What might that look like? Instead of simply cutting rates, Mr. Holtz-Eakin would opt for incentives for business to invest in new equipment or software, infrastructure investments that speed transportation and ease other frictional costs, and retraining that improves workers’ skills and increases the proportion of prime-age Americans who are employed.

Mr. Viard of the American Enterprise Institute added tax relief for child-care expenses to the list of reforms that could bolster growth.

There are lots of reasons to tinker with the tax code, many experts say, but the notion that there is a simple cause-and-effect relationship between cuts and growth is faulty. “Tax policy is clearly not some overwhelmingly powerful tool that affects growth,” Mr. Viard said. There are simply too many other things — like technology, worker productivity and aging — that can either muffle or overwhelm their impact.

In the months after Mr.
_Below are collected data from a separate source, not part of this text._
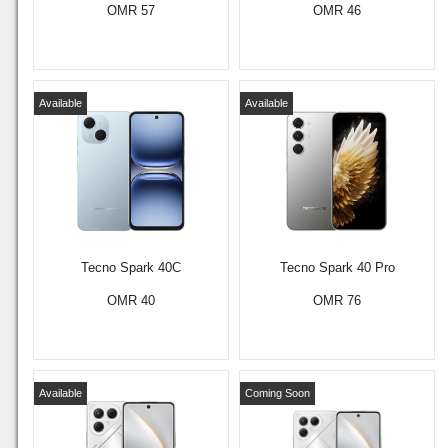
OMR 57
OMR 46
Available
Available
Tecno Spark 40C
Tecno Spark 40 Pro
OMR 40
OMR 76
Available
Coming Soon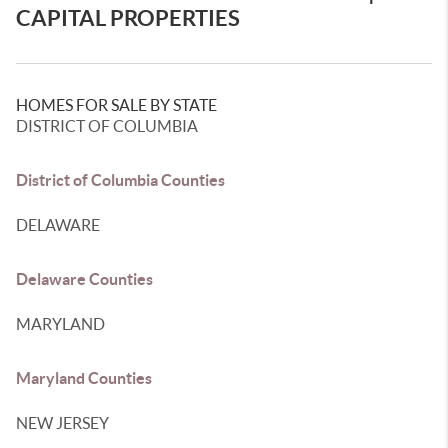
CAPITAL PROPERTIES
HOMES FOR SALE BY STATE
DISTRICT OF COLUMBIA
District of Columbia Counties
DELAWARE
Delaware Counties
MARYLAND
Maryland Counties
NEW JERSEY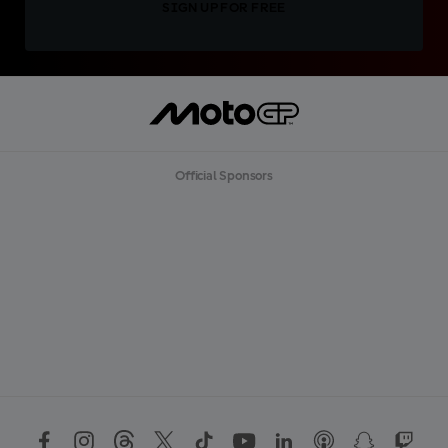
SIGN UP FOR FREE
Official Sponsors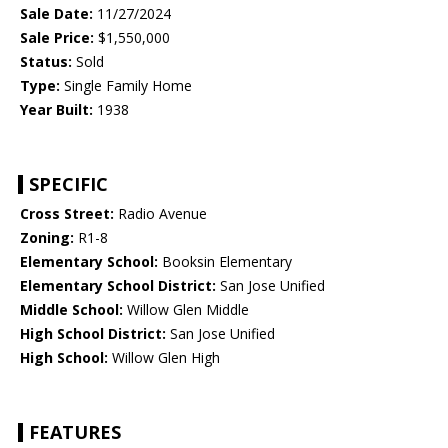
Sale Date:
11/27/2024
Sale Price:
$1,550,000
Status:
Sold
Type:
Single Family Home
Year Built:
1938
SPECIFIC
Cross Street:
Radio Avenue
Zoning:
R1-8
Elementary School:
Booksin Elementary
Elementary School District:
San Jose Unified
Middle School:
Willow Glen Middle
High School District:
San Jose Unified
High School:
Willow Glen High
FEATURES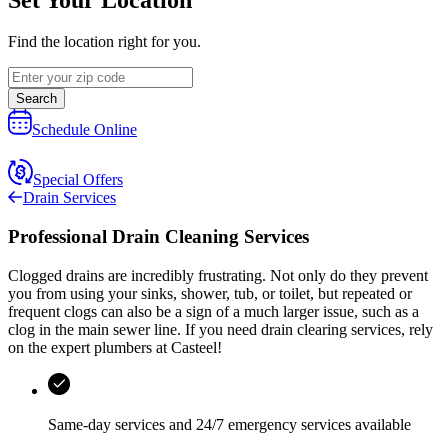
Find the location right for you.
Search
Schedule Online
Special Offers
Drain Services
Professional Drain Cleaning Services
Clogged drains are incredibly frustrating. Not only do they prevent
you from using your sinks, shower, tub, or toilet, but repeated or
frequent clogs can also be a sign of a much larger issue, such as a
clog in the main sewer line. If you need drain clearing services, rely
on the expert plumbers at
Casteel
!
Same-day services and
24/7 emergency services
available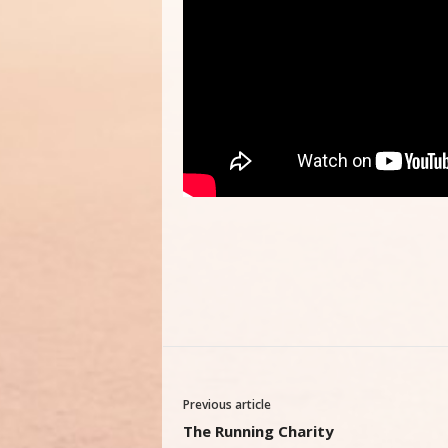
Previous article
The Running Charity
Trump’s unexpected victory in November, many business leaders and investors thought that the Washington logjam might finally break and that corporate tax reform, more infrastructure spending and other growth-friendly policies would be passed by Congress and signed into law.

But with Washington and the White House now distracted by the investigation into possible ties between former Trump aides and Russia, momentum for major tax cuts or a big infrastructure bill has stalled.

On Friday, the government will announce revised figures for growth in the first quarter of 2017, but not much improvement from the initial 0.7 percent estimate last month is expected.